York University is advancing predictive healthcare with two AI projects backed by almost CA$2 million from the Canadian Institutes of Health Research. Both studies aim to reduce complications for liver-transplant recipients and build on GraftIQ, a hybrid neural network recently published in Nature Communications.
GraftIQ combines clinician input with machine learning to spot six major causes of graft injury without a biopsy. External validations at the Mayo Clinic, Singapore’s NUHS and Hannover Medical School produced an AUC of 0.902, outperforming traditional models.

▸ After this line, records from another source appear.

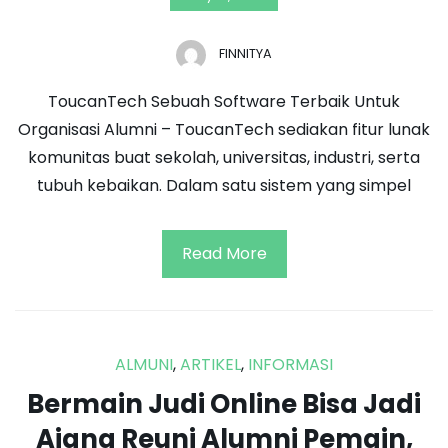
FINNITYA
ToucanTech Sebuah Software Terbaik Untuk
Organisasi Alumni – ToucanTech sediakan fitur lunak
komunitas buat sekolah, universitas, industri, serta
tubuh kebaikan. Dalam satu sistem yang simpel
Read More
ALMUNI
,
ARTIKEL
,
INFORMASI
Bermain Judi Online Bisa Jadi
Ajang Reuni Alumni Pemain,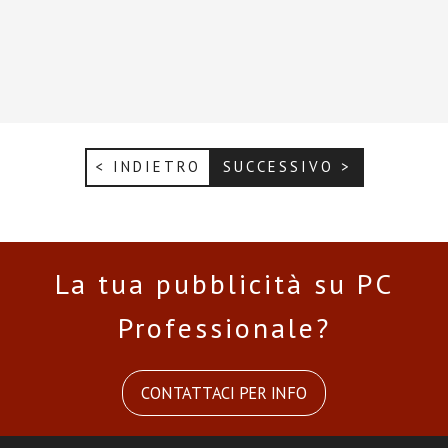
< INDIETRO
SUCCESSIVO >
La tua pubblicità su PC
Professionale?
CONTATTACI PER INFO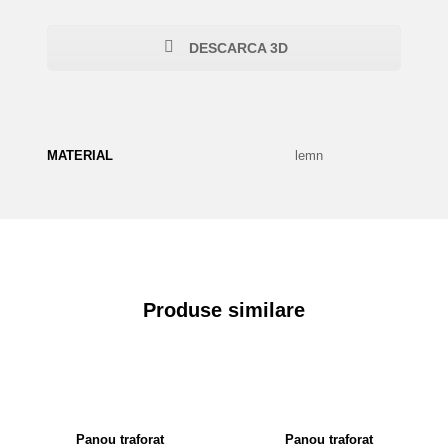
DESCARCA 3D
MATERIAL
lemn
Produse similare
Panou traforat
Panou traforat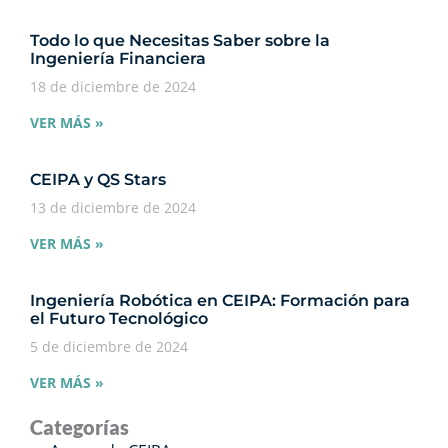
Todo lo que Necesitas Saber sobre la
Ingeniería Financiera
18 de diciembre de 2024
VER MÁS »
CEIPA y QS Stars
13 de diciembre de 2024
VER MÁS »
Ingeniería Robótica en CEIPA: Formación para
el Futuro Tecnológico
5 de diciembre de 2024
VER MÁS »
Categorías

Why predictive AI matters in transplant care
Liver-transplant patients face risks such as fibrosis, graft failure and cirrhosis, which today are often diagnosed by invasive biopsy. York’s Team Liver AI project merges clinical records with social-determinant data, which includes income and geography, to create fairer risk models. A second study, DynaGraft, will predict graft fibrosis by fusing imaging, pathology and patient history.
York and the University Health Network manage the work with Canadian transplant centres. Dr Mamatha Bhat, a UHN hepatologist and co-lead, says the model enhances clinical judgement and speeds treatment. Each project aims to cut complications and improve access for underserved communities.
Next steps for York’s liver-AI team
Over the five-year grant period, researchers will refine the models and embed them in live clinical workflows. Goals include national deployment across transplant centres and new protocols that replace biopsy with non-invasive monitoring. Success would place Canada among the leading centres for responsible, predictive medical AI and could set a blueprint for other organ-care applications.